Wednesday, October 31, 2007
Quick Takes: Raymond E. Feist, Marion Zimmer Bradley, Stephen King
Murder in LaMut, by Raymond E. Feist and Joel Rosenberg: While I am glad that Feist found a publisher for his Legends of the Riftwar series (they had been available only in the UK previously), the two volumes published so far have been disappointments. Murder in LaMut is the second volume, and if I understand how the Legends series works, Feist gives approval and blessing and maybe some ideas on the setting and then the book is written by the co-author. So, really, this is Joel Rosenberg’s Midkemia novel. It exists on the periphery of the main series. Murder in LaMut takes place early in the Riftwar, before the Tsurani had laid siege to Crydee. The novel follows three mercenary soldier who have signed on with the LaMutian forces and they get entangled in the local politics. Because they are reliable and unaligned, they are given missions and jobs that they would rather not have because failure will put the blame solely on the mercenaries. They are set to protect a particular local baron of LaMut, and later to investigate a murder. The novel just happens to take place in Midkemia, and references well known characters (Borric, Erland, Kulgan, Vandros, Guy du Bas Tyra) but these characters do not make appearances. The Tsurani barely do. The focus is on the mercenaries and while they are, at times, interesting characters the story is such a minor key because we know there is so much else going on in the world. Or, Rosenberg’s story is just not interesting enough to hold a reader...even a longtime reader of Riftwar. Honestly, the novel would be better suited as a short story or perhaps a novella. There just is not enough here to fill up 300 pages of text. Very disappointing. The first Legends entry, Honored Enemy, was much stronger (though not up to a Riftwar novel)

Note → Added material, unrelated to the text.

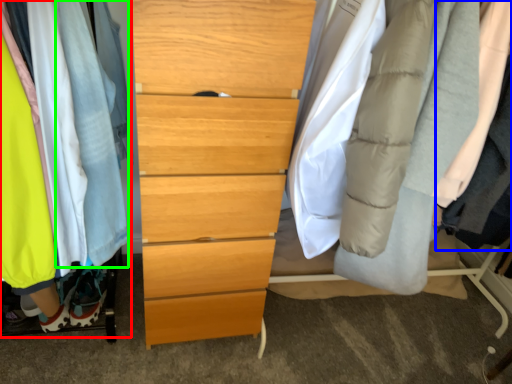 Question: Based on their relative distances, which object is farther from closet (highlighted by a red box)? Choose from robe (highlighted by a blue box) and robe (highlighted by a green box).

Choices:
 (A) robe
 (B) robe

Answer: (A) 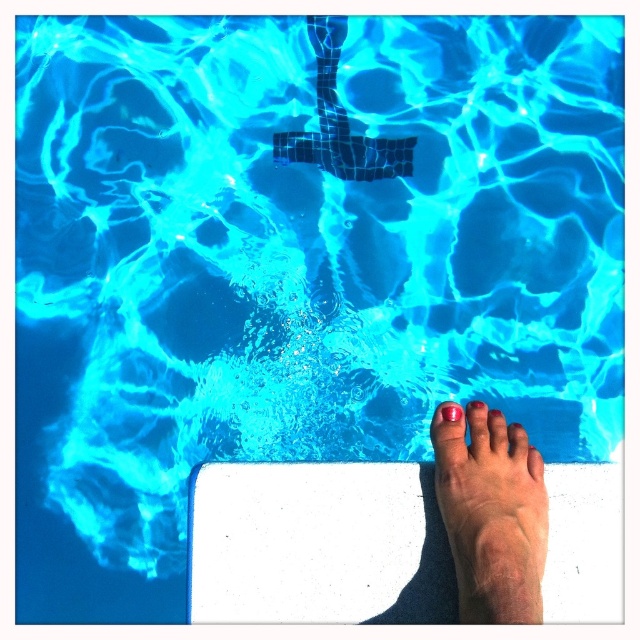 Is smooth skin foot at lower right smaller than pink glossy toe at lower right?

The World Wreckers, by Marion Zimmer Bradley: Darkover. A lost colony of Earth from before there was an interstellar Terran empire. Darkover went low-tech and developed telepaths and when the Terrans rediscovered Darkover they found that Darkover wanted nothing to do with the Empire and greatly restricted the level of contact between the planet and the natives. Some seventy years after rediscovery an illegal Terran company, unofficially called Worldwreckers, Inc, has been hired by certain companies to go in and wreck Darkover’s economy and ecology in such a way that Darkover will be forced to petition the Terrans for help and open up the planet for unrestricted trade and industry. Meanwhile, Darkovan telepaths, in particular the Comyn ruling class, are targeted for assassination and the loss of the telepaths could be a killing blow for Darkover because their economy and technology is based on telepath technology. Regis Hastur, ruling Comyn lord, attemps to gather as many telepaths as possible to him – from Darkover and from the Empire, to build a new Darkover and to remain independent. The World Wreckers is a shorter Darkover novel, it moves fast, and is as clunky as the average Darkover novel has been. Zimmer Bradley can be heavy handed with her storytelling, romances, dialogue, and interactions. And yet, The World Wreckers was a pleasant enough story to read. It added very little to the overall scope of the series, though hopefully it impacts later volumes. It isn’t a good book, or one truly worth recommending, but I have been reading Darkover for years and have found enough enjoyment in Darkover that I want to read the rest. Darkover works better as concepts than as actual prose, but somehow the books tend to overcome the clunkiness.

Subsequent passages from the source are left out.